* SOURCE INFORMATION:
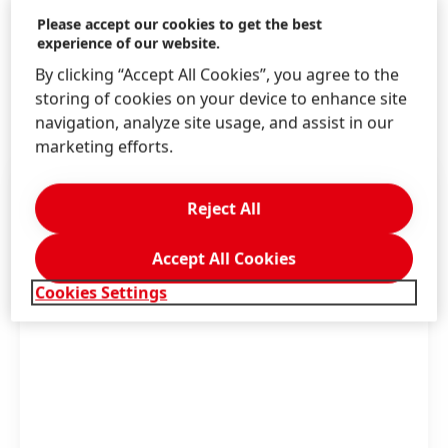
job portal. Follow Henkel on LinkedIn and
Please accept our cookies to get the best
experience of our website.
stay well-informed and up-to-date.
Learn
By clicking “Accept All Cookies”, you agree to the
more
storing of cookies on your device to enhance site
navigation, analyze site usage, and assist in our
marketing efforts.
Reject All
Accept All Cookies
Cookies Settings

* TASK GOAL: What you copy out must be exactly the lines from the line containing "storing of cookies" through the end of the records.

* FINAL ANSWER:
storing of cookies on your device to enhance site
navigation, analyze site usage, and assist in our
marketing efforts.
Reject All
Accept All Cookies
Cookies Settings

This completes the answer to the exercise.